Echelonのアーキテクチャ Echelonのダイフロアプラン

●チャンスもあるがハードルも高いARMサーバーの行く手

 なぜ、今、ARMサーバーなのか。その理由については、2月7〜8日に開催されたThe Linley Groupのプロセッサカンファレンス「Linley Tech Data Center Conference 2012」で、The Linley Groupの創設者で主席アナリストのLinley Gwennap氏が端的にまとめている。
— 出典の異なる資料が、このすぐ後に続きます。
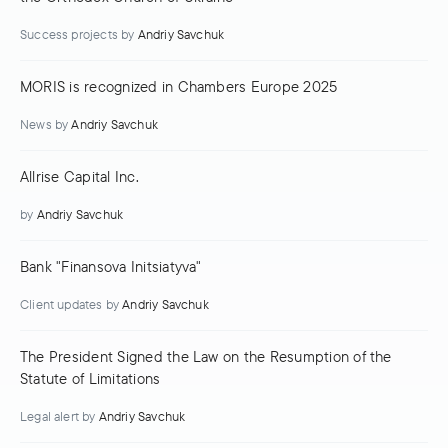
Success projects
by
Andriy Savchuk
MORIS is recognized in Chambers Europe 2025
News
by
Andriy Savchuk
Allrise Capital Inc.
by
Andriy Savchuk
Bank "Finansova Initsiatyva"
Client updates
by
Andriy Savchuk
The President Signed the Law on the Resumption of the
Statute of Limitations
Legal alert
by
Andriy Savchuk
 Gwennap氏は、IntelのXeon系のようなx86サーバーCPUは、パフォーマンス/電力比で不利であるとスライドで説明している。ハイパフォーマンスに伸ばしたx86に対して、ARMのような組み込みRISC(Reduced Instruction Set Computer)プロセッサはローパワーに最適化してきた。さらに、周辺回路を組み込むSoC(System on a Chip)化に適合して来たことも、組み込み系の流れを組むCPUの強味になっているとGwennap氏は指摘する。しかし、泥臭いが大きなポイントは、IntelはサーバーCPUで高いマージンを取っているのに対して、他のベンダーはより低いマージンに甘んじることができる点だ。そのため、パフォーマンス/電力だけでなく、価格比でもx86に対して利点を持つ可能性がある。

 とはいえ、ARMサーバーの道も険しい。数々のハードルが待ち構えているためだ。当然のことだが、まずはソフトウェアの移植が必要となる。ただし、ハードウェアの抽象化が進みつつあるため、昔と比べると命令セットの移行の痛みは減りつつある。しかし、ARMに関して言えば、現状で64-bitがまだレディではない(Cortex-A15でアドレッシング拡張がある)。本格的なサーバーチップのラインナップが揃うまで、まだしばらく時間が必要だ。

 これは、逆を言えば、IntelやAMDが手を打つチャンスがあることを示している。実際に、IntelはAtomをサーバーにもたらそうとしている。また、AMDは昨年(2011年)11月に開催されたJEDECの「Server Memory Forum」で、AMDもBobcat(ボブキャット)などのコアを使ったスモールコアサーバーについて研究していることを示唆した。AMDは、今月のAnalyst Dayでも、サーバーCPUへのSoC(System on a Chip)手法の取り入れなどのビジョンを語っている。つまり、ARMサーバーの動きは、ARM周辺を活発化させているだけでなく、IntelやAMDにも影響を与えつつある。